Resumo: O objetivo do presente trabalho é apresentar um panorama geral das principais alterações da teoria do direito constitucional no último século, especificamente a passagem do modelo positivista para o pós-positivista e neoconstitucionalista, destacando sua recepção pela Constituição Federal de 1988 e sua expressão na prática jurídica brasileira. Longe de esgotar o tema e sua infinidade de doutrinadores, o que se pretende fundamentalmente e situar dogmaticamente o contexto constitucional brasileiro atual.

Palavras-chave: Positivismo, pós-positivismo, neoconstitucionalismo.

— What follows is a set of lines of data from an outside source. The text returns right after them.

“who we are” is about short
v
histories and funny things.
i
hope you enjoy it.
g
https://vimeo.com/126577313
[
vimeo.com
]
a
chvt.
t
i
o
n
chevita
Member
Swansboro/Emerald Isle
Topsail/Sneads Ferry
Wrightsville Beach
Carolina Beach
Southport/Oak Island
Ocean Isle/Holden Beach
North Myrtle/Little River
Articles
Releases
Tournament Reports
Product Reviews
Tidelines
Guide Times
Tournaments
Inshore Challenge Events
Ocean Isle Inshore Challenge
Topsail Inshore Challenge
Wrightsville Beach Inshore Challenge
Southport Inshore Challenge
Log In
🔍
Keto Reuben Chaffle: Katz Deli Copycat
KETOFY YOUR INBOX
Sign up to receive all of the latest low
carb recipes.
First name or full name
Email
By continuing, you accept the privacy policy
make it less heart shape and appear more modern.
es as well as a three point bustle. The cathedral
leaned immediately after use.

Na virada do século XIX, o jusnaturalismo pré-Hegeliano havia sido superado pela doutrina positivista, de forma hipostasiada, expressa nas idéias da Teoria Pura do Direito de Kelsen, na qual o sistema jurídico era entendido sob uma perspectiva científica, cujo objeto é a norma jurídica. As demandas sociais e econômicas à época exigiam da teoria do direito uma maior clareza, previsibilidade e estabilidade, consolidadas no imperativo da segurança jurídica, que justificava o sucesso da teoria positivista, assim descrito por Kaufmann[1]:

As sociedades complexas com uma economia desenvolvida exigem um elevado grau de segurança jurídica; esta não pode, porém ser assegurada pelos sistemas de direito natural tradicionalmente por serem necessárias leis gerais e abstractas.

(...) a nova concepção do Estado implica que o portador da vontade do Estado emita leis como soberano. Mas a lei assim legitimada é tão incontestável como o próprio soberano, de cujo poder decorre sua validade. (...) O aspecto fulcral desta distinção reside no facto de a validade de uma lei apenas depender da observação do procedimento legislativo formal, da existência de um autêntico acto de vontade do soberano, não do conteúdo da lei. A positividade torna-se a <<natureza>> do direito.

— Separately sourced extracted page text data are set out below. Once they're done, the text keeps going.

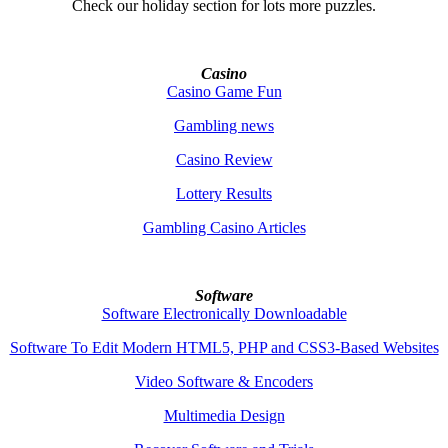
Check our holiday section for lots more puzzles.
Casino
Casino Game Fun
Gambling news
Casino Review
Lottery Results
Gambling Casino Articles
Software
Software Electronically Downloadable
Software To Edit Modern HTML5, PHP and CSS3-Based Websites
Video Software & Encoders
Multimedia Design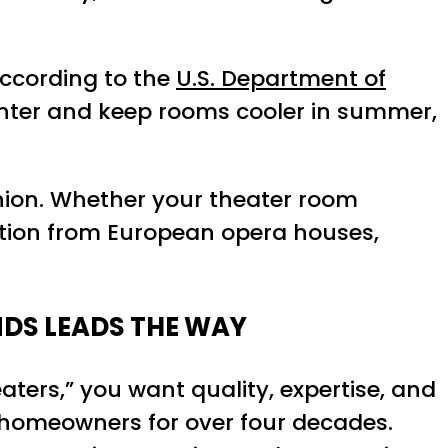
According to the
U.S. Department of
winter and keep rooms cooler in summer,
shion. Whether your theater room
ation from European opera houses,
NDS LEADS THE WAY
eaters,” you want quality, expertise, and
ng homeowners for over four decades.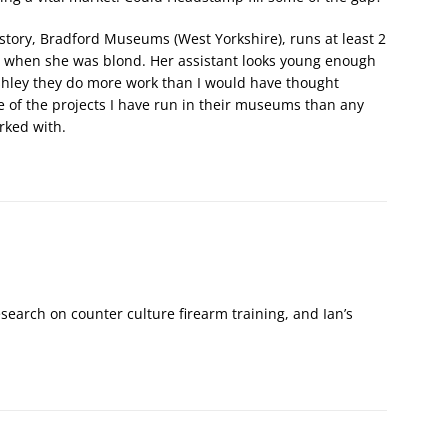
istory, Bradford Museums (West Yorkshire), runs at least 2
 when she was blond. Her assistant looks young enough
 Ashley they do more work than I would have thought
e of the projects I have run in their museums than any
rked with.
 research on counter culture firearm training, and Ian’s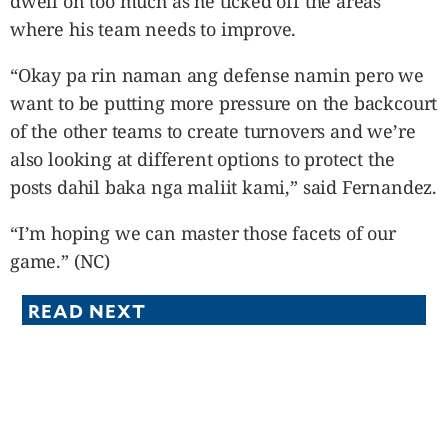
dwell on too much as he ticked off the areas
where his team needs to improve.
“Okay pa rin naman ang defense namin pero we
want to be putting more pressure on the backcourt
of the other teams to create turnovers and we’re
also looking at different options to protect the
posts dahil baka nga maliit kami,” said Fernandez.
“I’m hoping we can master those facets of our
game.” (NC)
READ NEXT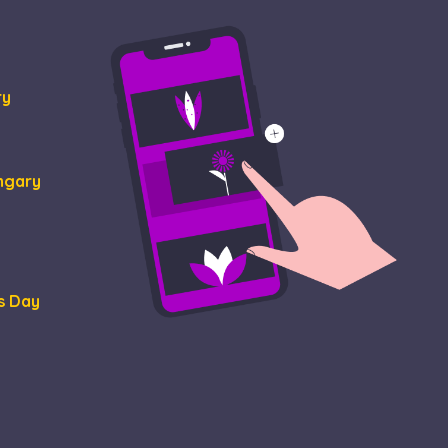
ormation about how
at the end user may
tisement efficiency
ry
ungary
s Day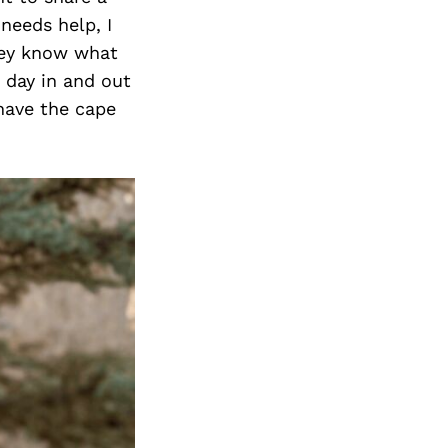
Next Post
 needs help, I
hey know what
s day in and out
 have the cape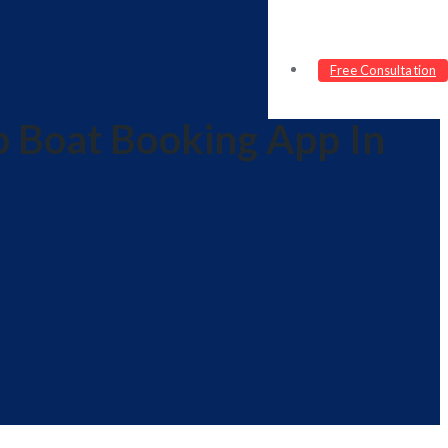
Free Consultation
p Boat Booking App In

A separação entre conteúdo formal e material da lei, sendo este desprezado na aferição de sua validade, representava um dos pontos centrais da teoria positivista, conferindo, além de segurança, pretensa racionalidade e método científico ao direito, uma vez resumido à teoria da norma jurídica. Além do “esvaziamento material” do estudo do direito, apresenta-se como ponto central do positivismo a completude e fechamento do sistema. Sob esse enfoque, o sistema é fechado, suficiente em si mesmo para tutelar todas as condutas humanas. Assim, todo comportamento estaria previsto positivamente ou negativamente, de acordo com a regra de calibragem “tudo o que não está proibido está permitido”.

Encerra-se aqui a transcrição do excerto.